--- START ---

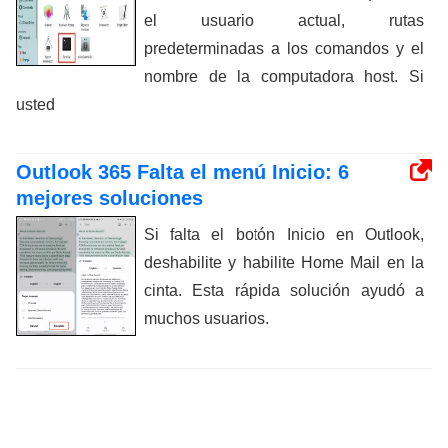
el usuario actual, rutas
predeterminadas a los comandos y el
nombre de la computadora host. Si
usted
Outlook 365 Falta el menú Inicio: 6
mejores soluciones
Si falta el botón Inicio en Outlook,
deshabilite y habilite Home Mail en la
cinta. Esta rápida solución ayudó a
muchos usuarios.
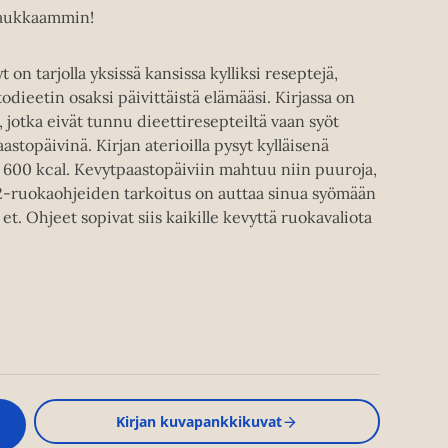
 maukkaammin!
 on tarjolla yksissä kansissa kylliksi reseptejä,
odieetin osaksi päivittäistä elämääsi. Kirjassa on
, jotka eivät tunnu dieettiresepteiltä vaan syöt
stopäivinä. Kirjan aterioilla pysyt kylläisenä
i 600 kcal. Kevytpaastopäiviin mahtuu niin puuroja,
5:2-ruokaohjeiden tarkoitus on auttaa sinua syömään
et. Ohjeet sopivat siis kaikille kevyttä ruokavaliota
Kirjan kuvapankkikuvat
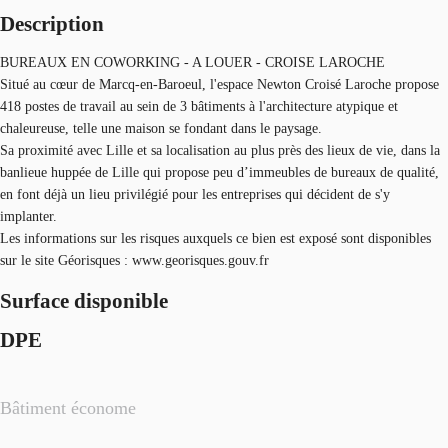
Description
BUREAUX EN COWORKING - A LOUER - CROISE LAROCHE
Situé au cœur de Marcq-en-Baroeul, l'espace Newton Croisé Laroche propose
418 postes de travail au sein de 3 bâtiments à l'architecture atypique et
chaleureuse, telle une maison se fondant dans le paysage.
Sa proximité avec Lille et sa localisation au plus près des lieux de vie, dans la
banlieue huppée de Lille qui propose peu d’immeubles de bureaux de qualité,
en font déjà un lieu privilégié pour les entreprises qui décident de s'y
implanter.
Les informations sur les risques auxquels ce bien est exposé sont disponibles
sur le site Géorisques : www.georisques.gouv.fr
Surface disponible
DPE
Bâtiment économe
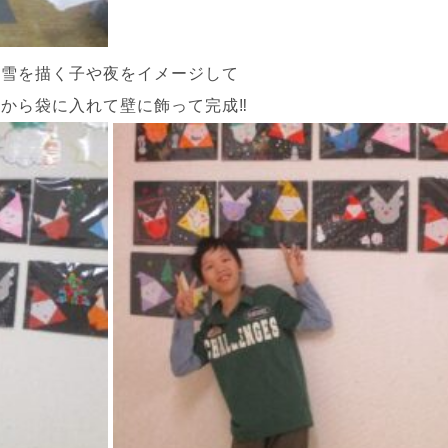
、雪を描く子や夜をイメージして
から袋に入れて壁に飾って完成‼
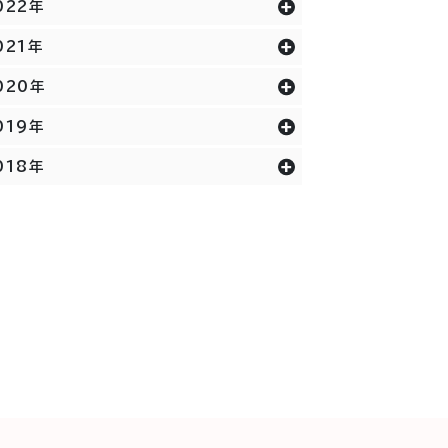
022年
021年
020年
019年
018年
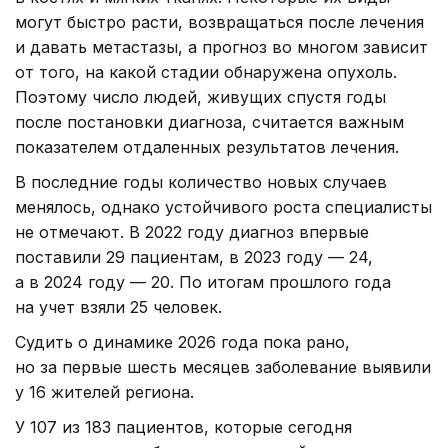
могут быстро расти, возвращаться после лечения
и давать метастазы, а прогноз во многом зависит
от того, на какой стадии обнаружена опухоль.
Поэтому число людей, живущих спустя годы
после постановки диагноза, считается важным
показателем отдаленных результатов лечения.
В последние годы количество новых случаев
менялось, однако устойчивого роста специалисты
не отмечают. В 2022 году диагноз впервые
поставили 29 пациентам, в 2023 году — 24,
а в 2024 году — 20. По итогам прошлого года
на учет взяли 25 человек.
Судить о динамике 2026 года пока рано,
но за первые шесть месяцев заболевание выявили
у 16 жителей региона.
У 107 из 183 пациентов, которые сегодня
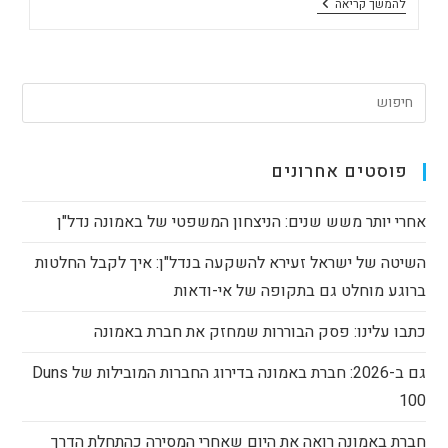
יו"ר
להמשך קריאה
"באמונה"
,
ישראל
זעירא:
"תהיה
פריחה
מחודשת
של
קבוצות
הרכישה"
פוסטים אחרונים
אחרי יותר משש שנים: הניצחון המשפטי של באמונה נדל"ן
השיטה של ישראל זעירא להשקעה בנדל"ן: איך לקבל החלטות
ברוגע מוחלט גם בתקופה של אי-ודאות
כתבו עלינו: פסק הבוררות שמחזק את חברת באמונה
גם ב-2026: חברת באמונה בדירוג החברות המובילות של Duns
100
חברת באמונה רואה את היום שאחרי המסירה כהתחלת הדרך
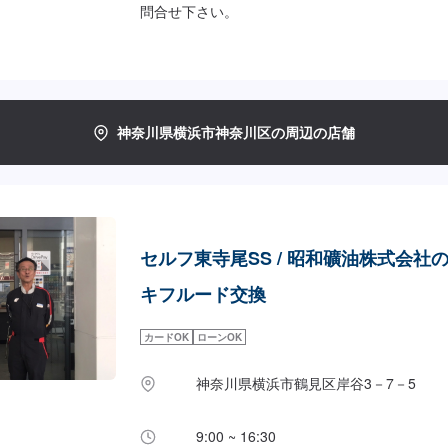
問合せ下さい。
神奈川県横浜市神奈川区の周辺の店舗
セルフ東寺尾SS / 昭和礦油株式会社
キフルード交換
カードOK
ローンOK
神奈川県横浜市鶴見区岸谷3－7－5
9:00 ~ 16:30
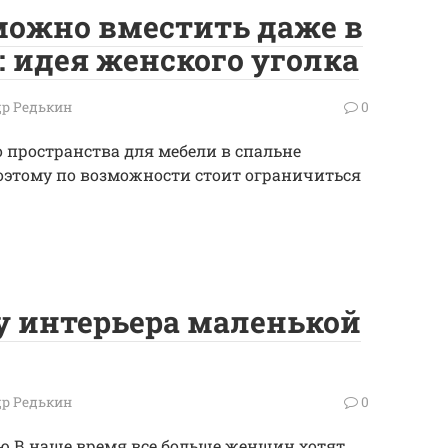
можно вместить даже в
 идея женского уголка
р Редькин
0
о пространства для мебели в спальне
Поэтому по возможности стоит ограничиться
ну интерьера маленькой
р Редькин
0
ю В наше время все больше женщин хотят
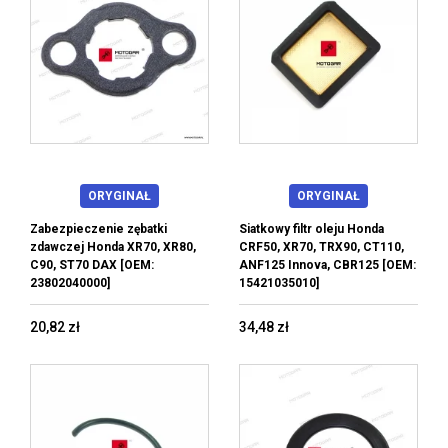
ORYGINAŁ
ORYGINAŁ
Zabezpieczenie zębatki
Siatkowy filtr oleju Honda
zdawczej Honda XR70, XR80,
CRF50, XR70, TRX90, CT110,
C90, ST70 DAX [OEM:
ANF125 Innova, CBR125 [OEM:
23802040000]
15421035010]
20,82 zł
34,48 zł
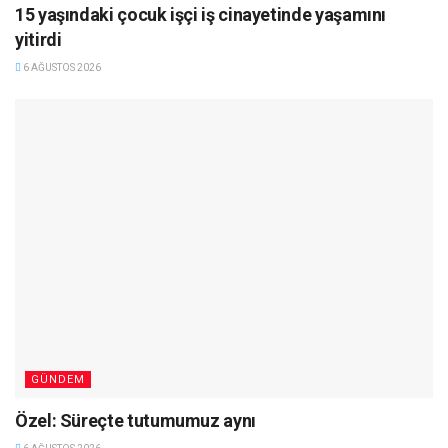
15 yaşındaki çocuk işçi iş cinayetinde yaşamını
yitirdi
6 AĞUSTOS 2026
GÜNDEM
Özel: Süreçte tutumumuz aynı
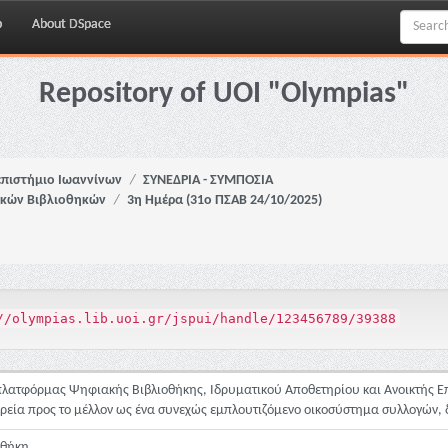
p
About DSpace
Repository of UOI "Olympias"
πιστήμιο Ιωαννίνων
ΣΥΝΕΔΡΙΑ - ΣΥΜΠΟΣΙΑ
ϊκών Βιβλιοθηκών
3η Ημέρα (31ο ΠΣΑΒ 24/10/2025)
//olympias.lib.uoi.gr/jspui/handle/123456789/39388
 πλατφόρμας Ψηφιακής Βιβλιοθήκης, Ιδρυματικού Αποθετηρίου και Ανοικτής 
ρεία προς το μέλλον ως ένα συνεχώς εμπλουτιζόμενο οικοσύστημα συλλογών,
οθήκη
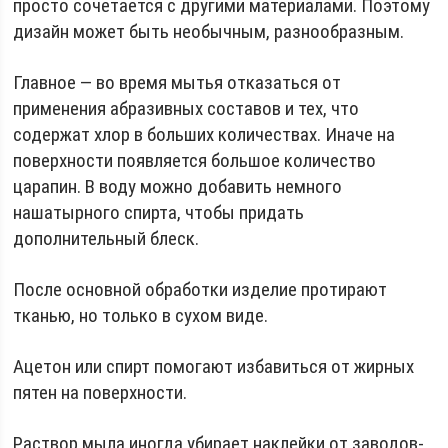
просто сочетается с другими материалами. Поэтому
дизайн может быть необычным, разнообразным.
Главное — во время мытья отказаться от
применения абразивных составов и тех, что
содержат хлор в больших количествах. Иначе на
поверхности появляется большое количество
царапин. В воду можно добавить немного
нашатырного спирта, чтобы придать
дополнительный блеск.
После основной обработки изделие протирают
тканью, но только в сухом виде.
Ацетон или спирт помогают избавиться от жирных
пятен на поверхности.
Раствор мыла иногда убирает наклейки от заводов-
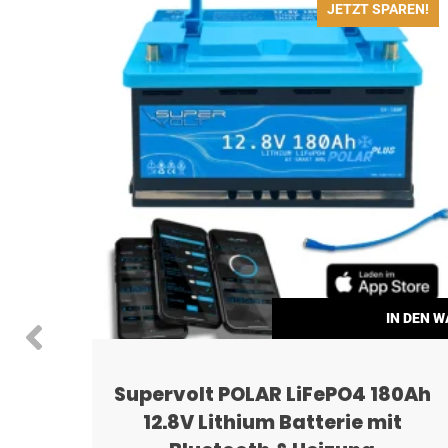
REN!
JETZT SPAREN!
N DEN WARENKORB
IN DEN 
OLAR
Supervolt POLAR LiFePO4 180Ah
12.8V Lithium Batterie mit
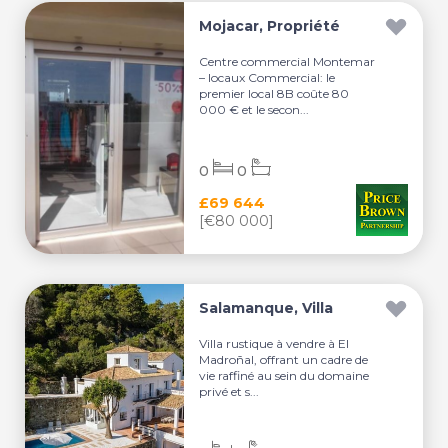
Mojacar, Propriété
Centre commercial Montemar
– locaux Commercial: le
premier local 8B coûte 80
000 € et le secon...
0
0
£69 644
[€80 000]
Salamanque, Villa
Villa rustique à vendre à El
Madroñal, offrant un cadre de
vie raffiné au sein du domaine
privé et s...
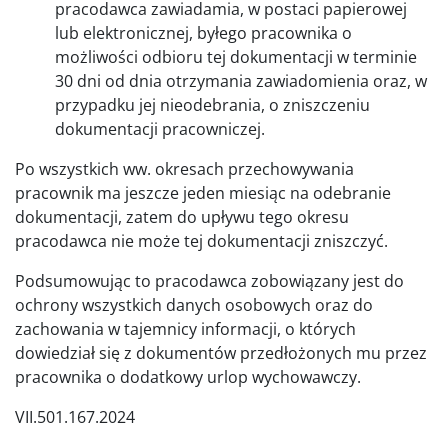
pracodawca zawiadamia, w postaci papierowej
lub elektronicznej, byłego pracownika o
możliwości odbioru tej dokumentacji w terminie
30 dni od dnia otrzymania zawiadomienia oraz, w
przypadku jej nieodebrania, o zniszczeniu
dokumentacji pracowniczej.
Po wszystkich ww. okresach przechowywania
pracownik ma jeszcze jeden miesiąc na odebranie
dokumentacji, zatem do upływu tego okresu
pracodawca nie może tej dokumentacji zniszczyć.
Podsumowując to pracodawca zobowiązany jest do
ochrony wszystkich danych osobowych oraz do
zachowania w tajemnicy informacji, o których
dowiedział się z dokumentów przedłożonych mu przez
pracownika o dodatkowy urlop wychowawczy.
VII.501.167.2024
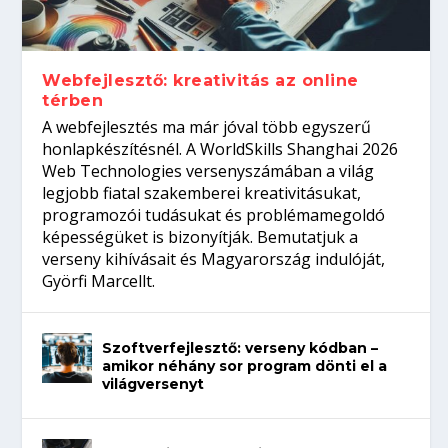
Így növelheted az esélyedet az
gépeket?
Tanulj szakmát!
amikor néhány sor program dönti el a
állásinterjúra...
világversenyt...
Webfejlesztő: kreativitás az online
térben
A webfejlesztés ma már jóval több egyszerű
honlapkészítésnél. A WorldSkills Shanghai 2026
Web Technologies versenyszámában a világ
legjobb fiatal szakemberei kreativitásukat,
programozói tudásukat és problémamegoldó
képességüket is bizonyítják. Bemutatjuk a
verseny kihívásait és Magyarország indulóját,
Györfi Marcellt.
Szoftverfejlesztő: verseny kódban –
amikor néhány sor program dönti el a
világversenyt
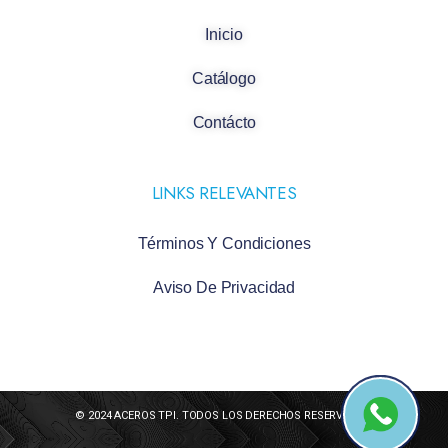
Inicio
Catálogo
Contácto
LINKS RELEVANTES
Términos Y Condiciones
Aviso De Privacidad
© 2024 ACEROS TPI. TODOS LOS DERECHOS RESERVADOS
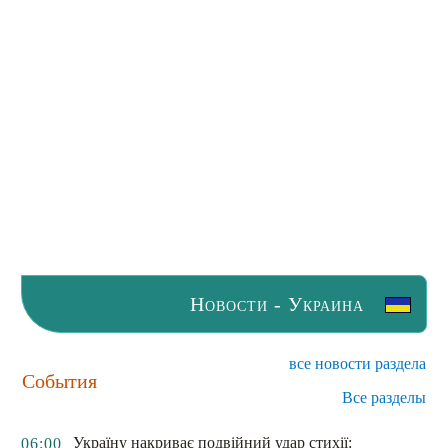
Новости - Украина
все новости раздела
События
Все разделы
Україну накриває подвійний удар стихії:
06:00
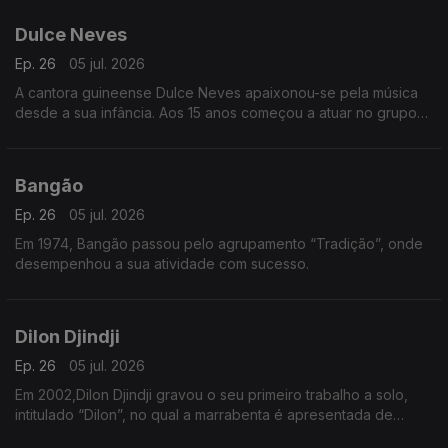
Dulce Neves
Ep. 26
05 jul. 2026
A cantora guineense Dulce Neves apaixonou-se pela música
desde a sua infância. Aos 15 anos começou a atuar no grupo
de teatro “Afro Cid” de Bissau.
Bangão
Ep. 26
05 jul. 2026
Em 1974, Bangão passou pelo agrupamento “Tradição”, onde
desempenhou a sua atividade com sucesso.
Dilon Djindji
Ep. 26
05 jul. 2026
Em 2002,Dilon Djindji gravou o seu primeiro trabalho a solo,
intitulado “Dilon”, no qual a marrabenta é apresentada de
forma mais acústica e minimalista.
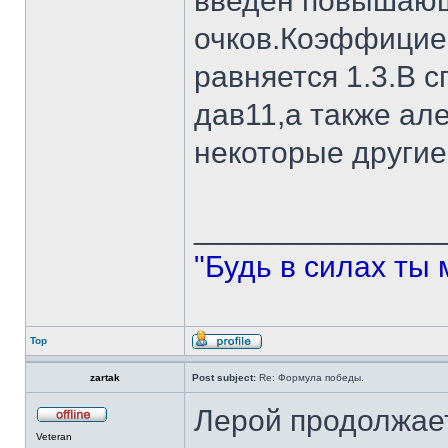
введен повышающ
очков.Коэффициен
равняется 1.3.В с
дав11,а также ал
некоторые другие
______________
"Будь в силах ты 
Top
zartak
Post subject:
Re: Формула победы.
Лерой продолжает
Veteran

--- END ---

● **Exercise requirements**: Please find every line in the records that contains the word "году", and copy it out.

● **Answer section**:
не отмечают. В 2022 году диагноз впервые
поставили 29 пациентам, в 2023 году — 24,
а в 2024 году — 20. По итогам прошлого года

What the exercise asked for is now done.